Create new branch: A function-based ContainerOp that creates a branch called example-branch based on the main branch of example-repo.

from kfp import components

def create_branch(repo_name, branch_name, source_branch):
   import lakefs_client
   from lakefs_client import models
   from lakefs_client.client import LakeFSClient

   # lakeFS credentials and endpoint
   configuration = lakefs_client.Configuration()
   configuration.username = 'AKIAIOSFODNN7EXAMPLE'
   configuration.password = 'wJalrXUtnFEMI/K7MDENG/bPxRfiCYEXAMPLEKEY'
   configuration.host = 'https://lakefs.example.com'
   client = LakeFSClient(configuration)

   client.branches.create_branch(repository=repo_name, branch_creation=models.BranchCreation(name=branch_name, source=source_branch))

# Convert the function to a lakeFS pipeline step.
create_branch_op = components.func_to_container_op(
   func=create_branch,
   packages_to_install=['lakefs_client==<lakeFS version>']) # Type in the lakeFS version you are using

You can invoke any lakeFS operation supported by lakeFS OpenAPI, for example, you could implement a commit and merge function-based ContainerOps. Check out the full API reference.

Non-function-based ContainerOps

To implement a non-function based ContainerOp, you should use the treeverse/lakectl docker image. With this image you can run lakeFS CLI commands to execute the desired lakeFS operation.

For lakectl to work with Kubeflow, you will need to pass your lakeFS configurations as environment variables named:

  • LAKECTL_CREDENTIALS_ACCESS_KEY_ID: AKIAIOSFODNN7EXAMPLE
  • LAKECTL_SECRET_ACCESS_KEY: wJalrXUtnFEMI/K7MDENG/bPxRfiCYEXAMPLEKEY
  • LAKECTL_SERVER_ENDPOINT_URL: https://lakefs.example.com

Example operations

  1. Commit changes to a branch: A ContainerOp that commits uncommitted changes to example-branch on example-repo.

    from kubernetes.client.models import V1EnvVar
    
    def commit_op():
       return dsl.ContainerOp(
       name='commit',
       image='treeverse/lakectl',
       arguments=['commit', 'lakefs://example-repo/example-branch', '-m', 'commit message']).add_env_variable(V1EnvVar(name='LAKECTL_CREDENTIALS_ACCESS_KEY_ID',value='AKIAIOSFODNN7EXAMPLE')).add_env_variable(V1EnvVar(name='LAKECTL_CREDENTIALS_SECRET_ACCESS_KEY',value='wJalrXUtnFEMI/K7MDENG/bPxRfiCYEXAMPLEKEY')).add_env_variable(V1EnvVar(name='LAKECTL_SERVER_ENDPOINT_URL',value='https://lakefs.example.com'))
    
  2. Merge two lakeFS branches: A ContainerOp that merges example-branch into the main branch of example-repo.

    def merge_op():
      return dsl.ContainerOp(
      name='merge',
      image='treeverse/lakectl',
      arguments=['merge', 'lakefs://example-repo/example-branch', 'lakefs://example-repo/main']).add_env_variable(V1EnvVar(name='LAKECTL_CREDENTIALS_ACCESS_KEY_ID',value='AKIAIOSFODNN7EXAMPLE')).add_env_variable(V1EnvVar(name='LAKECTL_CREDENTIALS_SECRET_ACCESS_KEY',value='wJalrXUtnFEMI/K7MDENG/bPxRfiCYEXAMPLEKEY')).add_env_variable(V1EnvVar(name='LAKECTL_SERVER_ENDPOINT_URL',value='https://lakefs.example.com'))
    

You can invoke any lakeFS operation supported by lakectl by implementing it as a ContainerOp.

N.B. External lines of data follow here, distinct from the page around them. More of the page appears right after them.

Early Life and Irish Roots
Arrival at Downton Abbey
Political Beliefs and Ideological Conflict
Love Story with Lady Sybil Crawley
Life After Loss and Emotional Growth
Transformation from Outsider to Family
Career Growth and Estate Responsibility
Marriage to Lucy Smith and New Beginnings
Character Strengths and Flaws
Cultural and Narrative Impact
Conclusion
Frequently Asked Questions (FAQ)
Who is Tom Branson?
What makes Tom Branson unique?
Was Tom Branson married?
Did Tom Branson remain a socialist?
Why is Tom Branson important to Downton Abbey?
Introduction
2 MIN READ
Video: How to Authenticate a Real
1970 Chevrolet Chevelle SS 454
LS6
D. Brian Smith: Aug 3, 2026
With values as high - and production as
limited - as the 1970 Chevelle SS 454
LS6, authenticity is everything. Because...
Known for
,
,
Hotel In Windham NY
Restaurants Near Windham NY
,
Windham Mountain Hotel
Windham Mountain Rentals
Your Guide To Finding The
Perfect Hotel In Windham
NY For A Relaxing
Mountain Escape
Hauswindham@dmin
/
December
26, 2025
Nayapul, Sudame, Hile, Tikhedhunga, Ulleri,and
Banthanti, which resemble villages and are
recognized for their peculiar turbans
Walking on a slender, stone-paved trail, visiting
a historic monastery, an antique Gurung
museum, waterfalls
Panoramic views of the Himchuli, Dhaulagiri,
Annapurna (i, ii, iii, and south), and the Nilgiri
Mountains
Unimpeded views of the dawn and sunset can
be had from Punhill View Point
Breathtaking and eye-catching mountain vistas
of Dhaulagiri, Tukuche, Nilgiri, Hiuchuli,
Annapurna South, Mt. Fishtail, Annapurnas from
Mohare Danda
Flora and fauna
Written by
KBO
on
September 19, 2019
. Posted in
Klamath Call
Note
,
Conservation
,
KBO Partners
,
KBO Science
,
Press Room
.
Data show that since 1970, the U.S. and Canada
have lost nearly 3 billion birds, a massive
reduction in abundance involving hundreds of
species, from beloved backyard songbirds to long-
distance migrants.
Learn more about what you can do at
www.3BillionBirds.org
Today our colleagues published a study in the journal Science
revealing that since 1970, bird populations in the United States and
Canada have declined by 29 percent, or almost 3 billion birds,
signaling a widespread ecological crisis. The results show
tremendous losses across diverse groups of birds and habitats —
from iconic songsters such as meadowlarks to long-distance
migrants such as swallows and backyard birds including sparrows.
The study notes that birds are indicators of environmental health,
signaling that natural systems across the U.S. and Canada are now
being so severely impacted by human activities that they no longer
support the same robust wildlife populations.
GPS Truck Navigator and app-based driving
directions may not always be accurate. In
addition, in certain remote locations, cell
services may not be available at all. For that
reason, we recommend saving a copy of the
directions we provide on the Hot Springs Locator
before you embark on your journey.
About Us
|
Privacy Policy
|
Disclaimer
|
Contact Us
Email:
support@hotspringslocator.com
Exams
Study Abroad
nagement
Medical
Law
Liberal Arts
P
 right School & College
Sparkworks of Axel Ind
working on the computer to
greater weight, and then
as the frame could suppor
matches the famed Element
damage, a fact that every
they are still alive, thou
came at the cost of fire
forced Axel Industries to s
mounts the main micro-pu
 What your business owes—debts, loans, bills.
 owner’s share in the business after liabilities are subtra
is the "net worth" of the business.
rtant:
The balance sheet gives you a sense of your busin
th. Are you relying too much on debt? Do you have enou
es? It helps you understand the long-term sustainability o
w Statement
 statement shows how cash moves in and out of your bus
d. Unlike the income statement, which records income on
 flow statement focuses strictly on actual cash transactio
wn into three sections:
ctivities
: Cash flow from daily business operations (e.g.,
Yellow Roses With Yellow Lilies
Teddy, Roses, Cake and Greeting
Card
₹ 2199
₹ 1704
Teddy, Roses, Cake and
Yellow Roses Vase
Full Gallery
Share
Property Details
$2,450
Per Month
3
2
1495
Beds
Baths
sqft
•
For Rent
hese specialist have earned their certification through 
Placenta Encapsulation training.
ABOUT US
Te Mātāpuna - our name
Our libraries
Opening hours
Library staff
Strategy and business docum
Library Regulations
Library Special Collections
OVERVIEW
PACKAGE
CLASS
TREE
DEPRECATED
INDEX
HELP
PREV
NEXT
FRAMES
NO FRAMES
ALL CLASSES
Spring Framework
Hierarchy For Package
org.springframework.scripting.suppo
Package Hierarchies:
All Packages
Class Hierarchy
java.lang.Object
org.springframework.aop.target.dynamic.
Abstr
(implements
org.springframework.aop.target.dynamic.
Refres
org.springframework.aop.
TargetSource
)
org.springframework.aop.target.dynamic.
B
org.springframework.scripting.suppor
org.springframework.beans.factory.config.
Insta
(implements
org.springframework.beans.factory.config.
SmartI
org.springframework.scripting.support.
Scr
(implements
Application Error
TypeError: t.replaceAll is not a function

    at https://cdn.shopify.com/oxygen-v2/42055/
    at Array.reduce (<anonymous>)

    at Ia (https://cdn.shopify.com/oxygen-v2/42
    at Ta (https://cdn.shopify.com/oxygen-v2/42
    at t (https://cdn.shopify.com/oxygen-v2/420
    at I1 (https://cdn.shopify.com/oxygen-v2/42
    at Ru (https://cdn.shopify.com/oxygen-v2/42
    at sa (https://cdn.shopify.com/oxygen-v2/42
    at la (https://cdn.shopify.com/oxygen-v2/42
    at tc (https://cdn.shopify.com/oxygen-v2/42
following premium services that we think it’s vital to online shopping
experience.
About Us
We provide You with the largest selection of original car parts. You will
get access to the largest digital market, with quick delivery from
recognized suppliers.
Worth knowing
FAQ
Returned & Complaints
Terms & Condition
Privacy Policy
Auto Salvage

Check out the complete CLI reference for the list of supported operations.

Note The lakeFS Kubeflow integration that uses lakectl is supported on lakeFS version >= v0.43.0.

Add the lakeFS steps to your pipeline

Add the steps created on the previous step to your pipeline before compiling it.

Example pipeline

A pipeline that implements a simple ETL, that has steps for branch creation and commits.

def lakectl_pipeline():
   create_branch_task = create_branch_op('example-repo', 'example-branch', 'main') # A function-based component   
   extract_task = example_extract_op() 
   commit_task = commit_op()
   transform_task = example_transform_op()
   commit_task = commit_op()
   load_task = example_load_op()

Note It is recommended to store credentials as kubernetes secrets and pass them as environment variables to Kubeflow operations using V1EnvVarSource.